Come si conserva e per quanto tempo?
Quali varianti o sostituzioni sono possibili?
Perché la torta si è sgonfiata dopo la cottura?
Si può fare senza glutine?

::::::::::

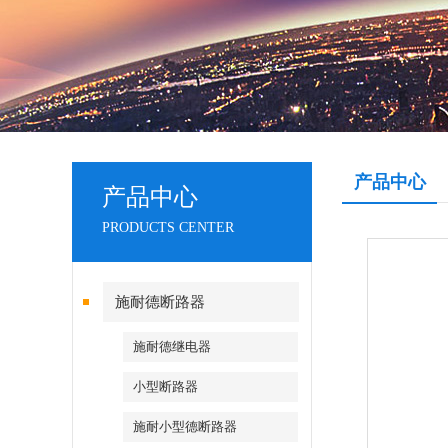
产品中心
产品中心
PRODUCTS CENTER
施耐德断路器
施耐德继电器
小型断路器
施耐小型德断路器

::::::::::

## Task requirements:
What are the lines, exactly as written above, from the line with "Come si conserva e per quanto tempo?" to the line with "Si può fare senza glutine?", both included? Output only those.

## Solved problem:
Come si conserva e per quanto tempo?
Quali varianti o sostituzioni sono possibili?
Perché la torta si è sgonfiata dopo la cottura?
Si può fare senza glutine?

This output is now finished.